In deze zaak vordert [Eiser] betaling van VGZ Zorgverzekeraar N.V. voor zorgkosten die zijn gemaakt door patiënten die onder behandeling waren bij Europsyche, een erkende GGZ-instelling. [Eiser] stelt dat de curator van Europsyche de vordering op VGZ heeft gecedeerd aan hem, maar VGZ betwist de rechtsgeldigheid van deze cessie. De rechtbank oordeelt dat er geen rechtsgeldige cessie heeft plaatsgevonden, omdat niet aan de wettelijke vereisten van artikel 3:94 BW is voldaan. De rechtbank stelt vast dat er geen akten van cessie zijn ondertekend door de patiënten en Europsyche, waardoor de vordering van [Eiser] niet kan worden toegewezen.
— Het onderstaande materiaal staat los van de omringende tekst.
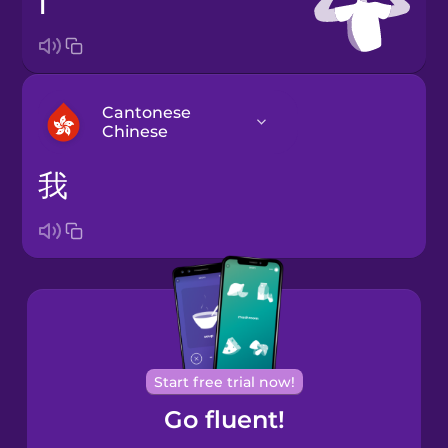
I
Cantonese
Chinese
我
Arabic
Bosnian
Brazilian
Portuguese
Cantonese
Start free trial now!
Chinese
Go fluent!
Castilian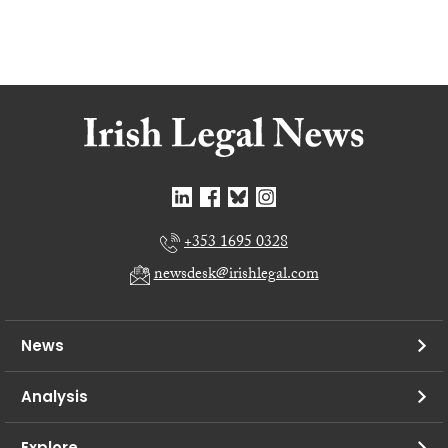
+353 1695 0328
newsdesk@irishlegal.com
News
Analysis
Explore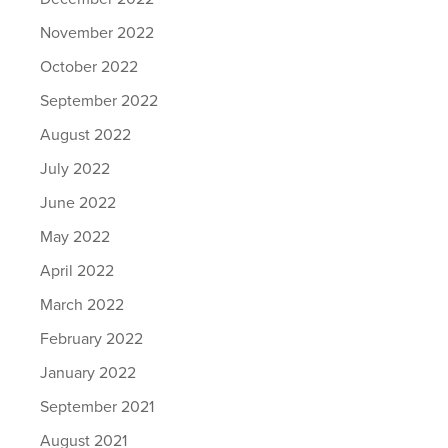
November 2022
October 2022
September 2022
August 2022
July 2022
June 2022
May 2022
April 2022
March 2022
February 2022
January 2022
September 2021
August 2021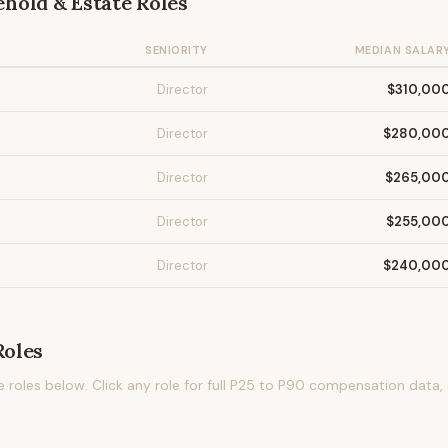
hold & Estate
Roles
SENIORITY
MEDIAN SALAR
Director
$310,00
Director
$280,00
Director
$265,00
Director
$255,00
Director
$240,00
oles
e
roles below. Click any role for full P25 to P90 compensation data,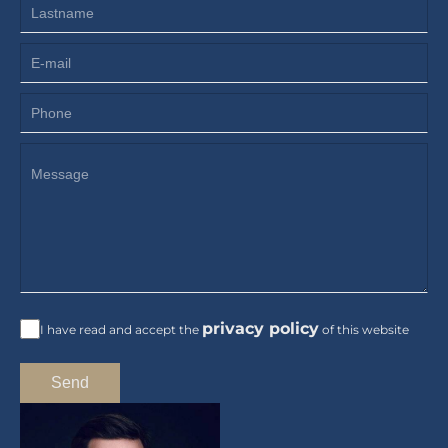
privacy policy
I have read and accept the
of this website
Send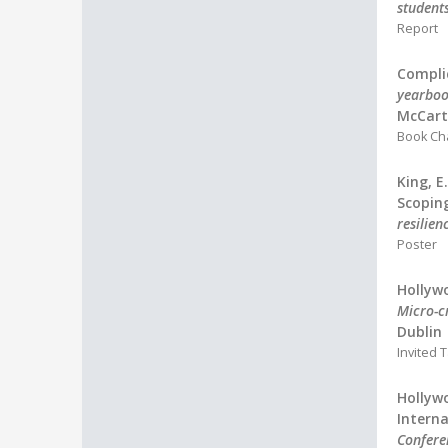
student
Report
Complic
yearboo
McCarth
Book Ch
King, E
Scopin
resilie
Poster
Hollywo
Micro-cr
Dublin
Invited T
Hollywo
Interna
Confere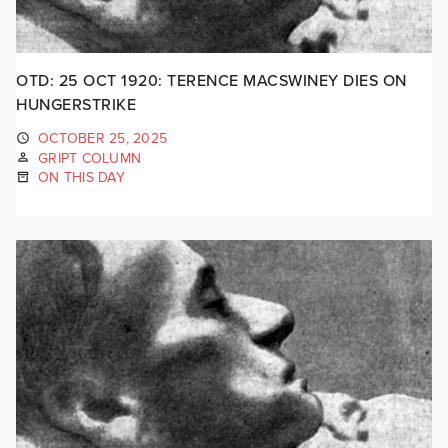
OTD: 25 OCT 1920: TERENCE MACSWINEY DIES ON
HUNGERSTRIKE
OCTOBER 25, 2025
GRIPT COLUMN
ON THIS DAY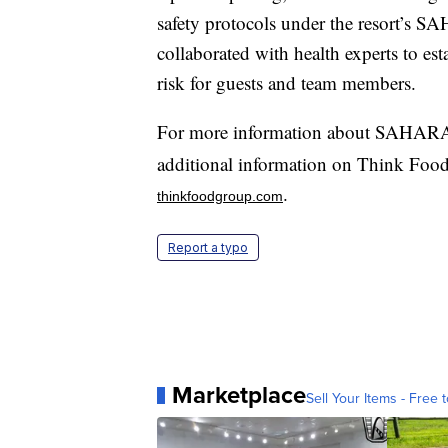
safety protocols under the resort’
collaborated with health experts to es
risk for guests and team members.
For more information about SAHARA 
additional information on Think Food 
.
thinkfoodgroup.com
Report a typo
Marketplace
Sell Your Items - Free t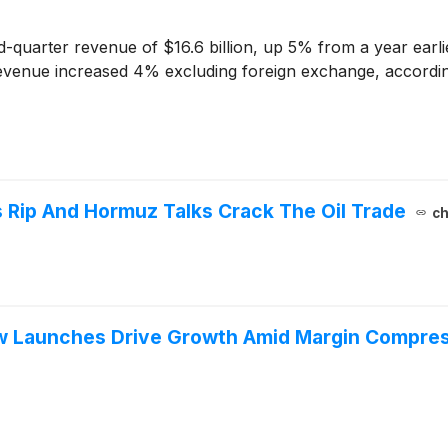
quarter revenue of $16.6 billion, up 5% from a year earli
enue increased 4% excluding foreign exchange, according to
 Rip And Hormuz Talks Crack The Oil Trade
ch
w Launches Drive Growth Amid Margin Compre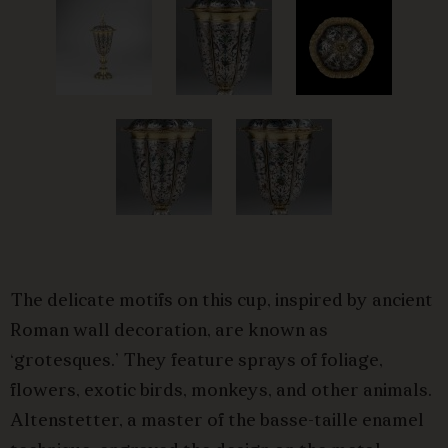
The delicate motifs on this cup, inspired by ancient
Roman wall decoration, are known as
‘grotesques.’ They feature sprays of foliage,
flowers, exotic birds, monkeys, and other animals.
Altenstetter, a master of the basse-taille enamel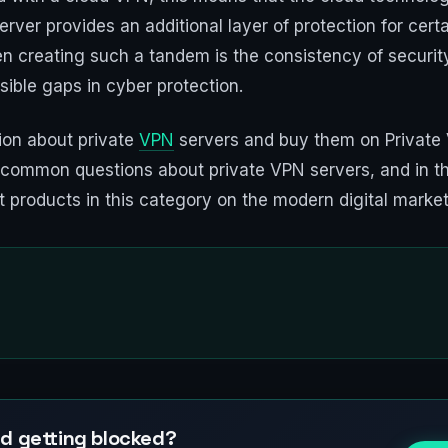
rver provides an additional layer of protection for certa
n creating such a tandem is the consistency of security
ible gaps in cyber protection.
ion about private
VPN
servers and buy them on Private 
r common questions about private VPN servers, and in t
ut products in this category on the modern digital market
d getting blocked?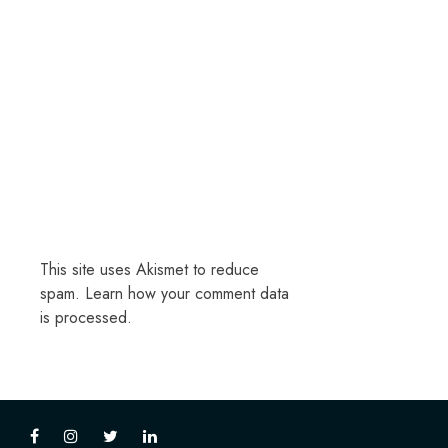
This site uses Akismet to reduce
spam.
Learn how your comment data
is processed.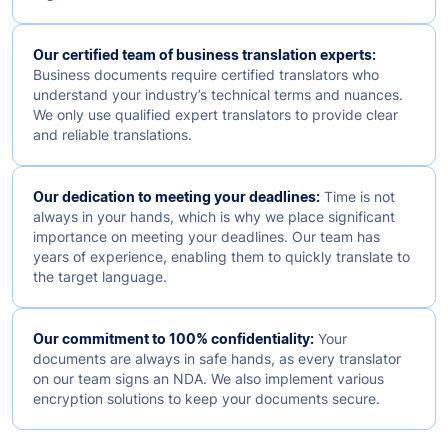
Our certified team of business translation experts:
Business documents require certified translators who
understand your industry’s technical terms and nuances.
We only use qualified expert translators to provide clear
and reliable translations.
Our dedication to meeting your deadlines:
Time is not
always in your hands, which is why we place significant
importance on meeting your deadlines. Our team has
years of experience, enabling them to quickly translate to
the target language.
Our commitment to 100% confidentiality:
Your
documents are always in safe hands, as every translator
on our team signs an NDA. We also implement various
encryption solutions to keep your documents secure.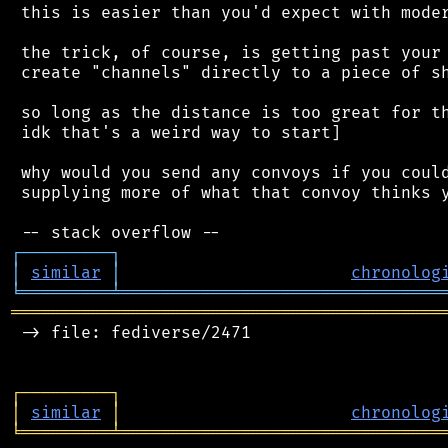
 this is easier than you'd expect with moder
 the trick, of course, is getting past your 
 create "channels" directly to a piece of sh
 so long as the distance is too great for th
 idk that's a weird way to start]

 why would you send any convoys if you could
 supplying more of what that convoy thinks y
┌
─
─
─
─
─
─
─
─
─
┐
│
similar
│
chronolog
╘
═════════
╧
════════════════════════════════
═══════════════════════════════════════════
 -> file: fediverse/2471

┌
─
─
─
─
─
─
─
─
─
┐
│
similar
│
chronolog
╘
═════════
╧
════════════════════════════════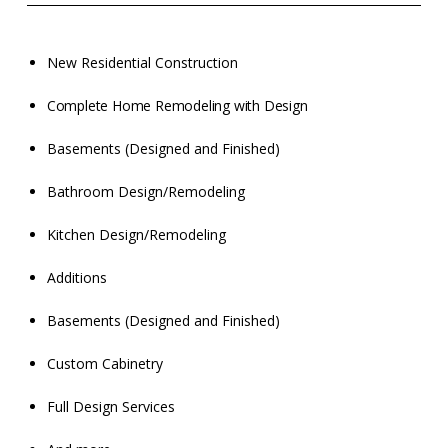
New Residential Construction
Complete Home Remodeling with Design
Basements (Designed and Finished)
Bathroom Design/Remodeling
Kitchen Design/Remodeling
Additions
Basements (Designed and Finished)
Custom Cabinetry
Full Design Services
Daarnaast baseert [Eiser] zijn vordering op een vermeende schuldoverneming door VGZ, maar ook deze wordt door de rechtbank afgewezen. VGZ heeft betwist dat zij de schulden van de patiënten heeft overgenomen en er is geen bewijs geleverd dat er een overeenkomst tot schuldoverneming is gesloten. De rechtbank concludeert dat [Eiser] niet kan aantonen dat VGZ gehouden is tot betaling van de zorgkosten.
De rechtbank wijst de vordering van [Eiser] af en veroordeelt hem in de proceskosten. De uitspraak is gedaan door kantonrechter mr. M.J.P. Heijmans op 30 mei 2018.